Your reply should be a single number, the count of lines in the records that contain the string "fait".

● Given information
* * * * * * * * *
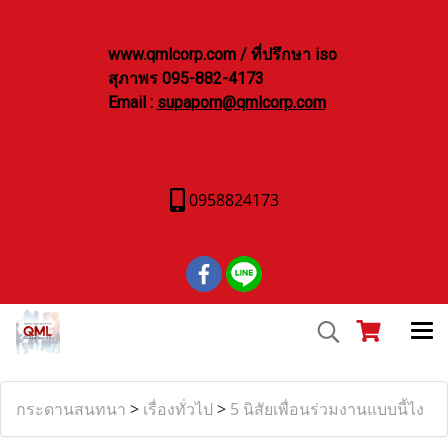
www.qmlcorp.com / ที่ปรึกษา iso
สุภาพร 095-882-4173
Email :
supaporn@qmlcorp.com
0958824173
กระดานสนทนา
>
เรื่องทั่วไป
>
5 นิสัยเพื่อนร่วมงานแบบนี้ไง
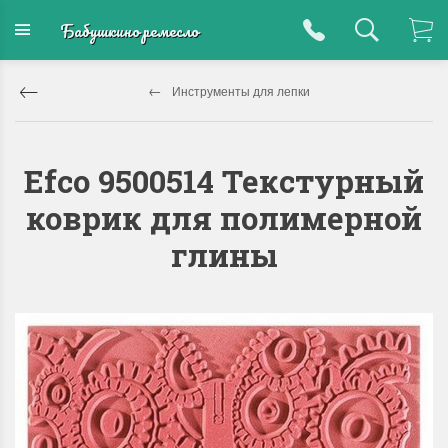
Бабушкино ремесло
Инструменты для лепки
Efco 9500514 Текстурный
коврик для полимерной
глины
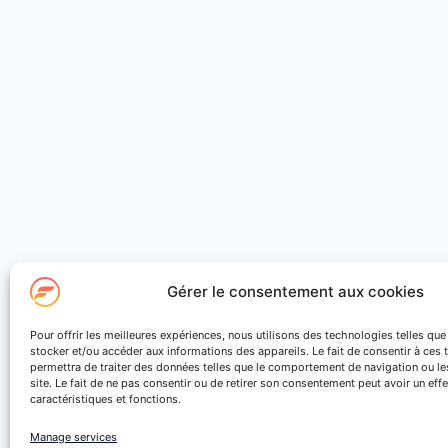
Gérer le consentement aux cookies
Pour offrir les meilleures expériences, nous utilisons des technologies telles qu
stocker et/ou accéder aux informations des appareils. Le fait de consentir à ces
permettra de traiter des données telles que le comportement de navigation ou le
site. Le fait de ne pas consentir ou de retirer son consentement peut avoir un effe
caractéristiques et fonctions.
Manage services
* * * * * * * * *
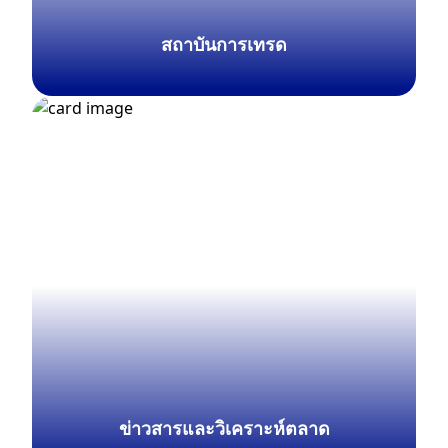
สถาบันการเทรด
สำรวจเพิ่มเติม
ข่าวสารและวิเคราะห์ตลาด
* * * * * * * * *
● Solution to the exercise
2